# Film Score Themes & Development Sketches



## gwscores (Jan 13, 2020)

I thought I'd share with all of you one of my "theme development sketch projects" that I use to explore ideas in preparation for a feature film score.

In this case, it was the score for "Go Fish" (2019), an animated feature film.

This project contains all my initial ideas for themes and their variations, as well as some other ideas.

Some of these are pretty rough, while others are fairly detailed and fully orchestrated.

All of them are really just fragments of ideas that would later be fleshed out and incorporated into the final score against picture.

Thought you guys might enjoy seeing this. It's a really fun process and makes the job of scoring 90+ minutes of music FAR more enjoyable and a great deal faster.



*Cue List:*

1:35 Theme A (Main Theme) 
2:20 Theme A (Variation) 
3:25 Theme A (Light Variation) 
3:53 Theme A (Danger Variation) 
4:22 Theme B (Villain) 
5:21 Theme B (Variation) 
5:49 Theme A & B (Variations) 
6:13 Theme A (Heroic Variation) 
6:45 Theme C (Friendship) 
7:35 Action Sketches 
8:05 Theme A (Tension Variation) 
8:28 Theme A (Full Out John Williams right here)


----------



## scentline (Jan 14, 2020)

Thanks for the great video, George! It's nice to hear there's still a room for this kind of traditional classical animation score genre in this flood of epic hybrid soundtrack era : )

Cheers!


----------



## Henu (Jan 14, 2020)

Really interesting stuff- love the style and the orchestration chops here!


----------



## Snarf (Jan 14, 2020)

Awesome! I would love to see more stuff like this


----------



## starpainter (Jan 14, 2020)

Thx for sharing this sir, and giving this perspective of things.


----------



## gwscores (Feb 6, 2020)

Henu said:


> Really interesting stuff- love the style and the orchestration chops here!



Thanks!


----------



## Rob Elliott (Feb 6, 2020)

Cool to take the time to show us this. For the last 10 years I sketch all the film's themes for the Director before it's lock. One client likes to use my sketches as 'temp' (later for me to fully finish/score to film). Finding 'themes' that a Director 'connects' with is the best part of scoring IMHO. I do that for free and charge a fee for everything else.  Thanks again for sharing.


----------



## Kubler (Feb 7, 2020)

Thanks for sharing this ! Very interesting to watch and really lovely to listen at. If I may ask, what harp library do you use ? I love how light and delicate it sounds


----------



## Massimo Santi (Feb 9, 2020)

Great orchestration! Thank you for sharing!


----------



## gwscores (Feb 16, 2020)

Kubler said:


> Thanks for sharing this ! Very interesting to watch and really lovely to listen at. If I may ask, what harp library do you use ? I love how light and delicate it sounds



Glad you enjoyed it! All the samples are from Cinesamples, so the harp is from the CineHarp library; with a little mix processing, of course.


----------



## borisb2 (Feb 16, 2020)

gwscores said:


> I thought I'd share with all of you one of my "theme development sketch projects" that I use to explore ideas in preparation for a feature film score.

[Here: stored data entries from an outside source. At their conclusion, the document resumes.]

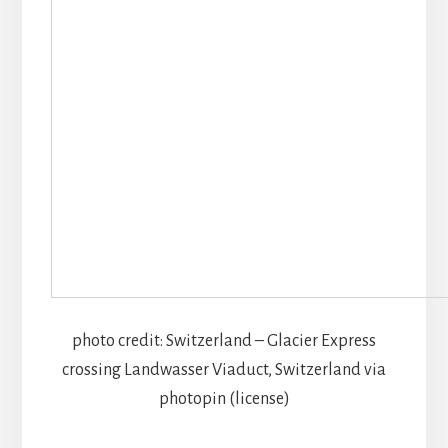
photo credit: Switzerland – Glacier Express
crossing Landwasser Viaduct, Switzerland via
photopin (license)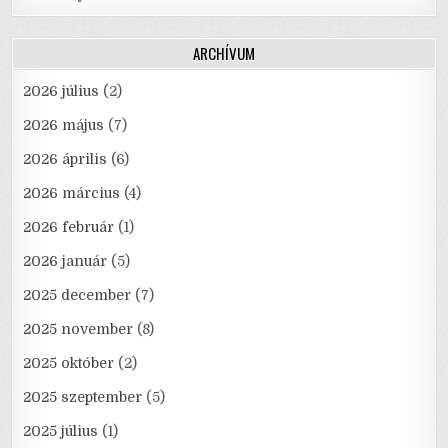
ARCHÍVUM
2026 július
(2)
2026 május
(7)
2026 április
(6)
2026 március
(4)
2026 február
(1)
2026 január
(5)
2025 december
(7)
2025 november
(8)
2025 október
(2)
2025 szeptember
(5)
2025 július
(1)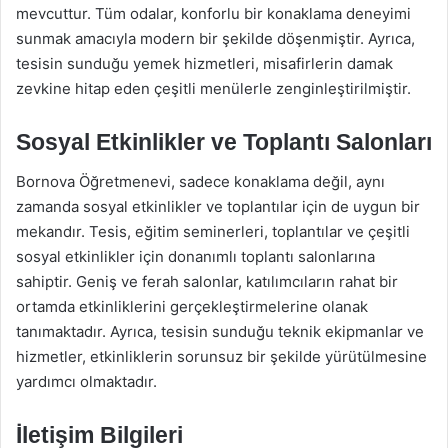
mevcuttur. Tüm odalar, konforlu bir konaklama deneyimi
sunmak amacıyla modern bir şekilde döşenmiştir. Ayrıca,
tesisin sunduğu yemek hizmetleri, misafirlerin damak
zevkine hitap eden çeşitli menülerle zenginleştirilmiştir.
Sosyal Etkinlikler ve Toplantı Salonları
Bornova Öğretmenevi, sadece konaklama değil, aynı
zamanda sosyal etkinlikler ve toplantılar için de uygun bir
mekandır. Tesis, eğitim seminerleri, toplantılar ve çeşitli
sosyal etkinlikler için donanımlı toplantı salonlarına
sahiptir. Geniş ve ferah salonlar, katılımcıların rahat bir
ortamda etkinliklerini gerçekleştirmelerine olanak
tanımaktadır. Ayrıca, tesisin sunduğu teknik ekipmanlar ve
hizmetler, etkinliklerin sorunsuz bir şekilde yürütülmesine
yardımcı olmaktadır.
İletişim Bilgileri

Thanks for sharing .. really nice themes and development there! Was it all recoreded live in the end or did you create new/more detailed mock-ups out of that? .. or a mixture of the two?


----------



## gwscores (Feb 17, 2020)

borisb2 said:


> Thanks for sharing .. really nice themes and development there! Was it all recoreded live in the end or did you create new/more detailed mock-ups out of that? .. or a mixture of the two?



I wish we'd recorded it live - would be really lovely to hear that! The final versions are fairly close to how it is in the sketches; just mixed and performed much better.


----------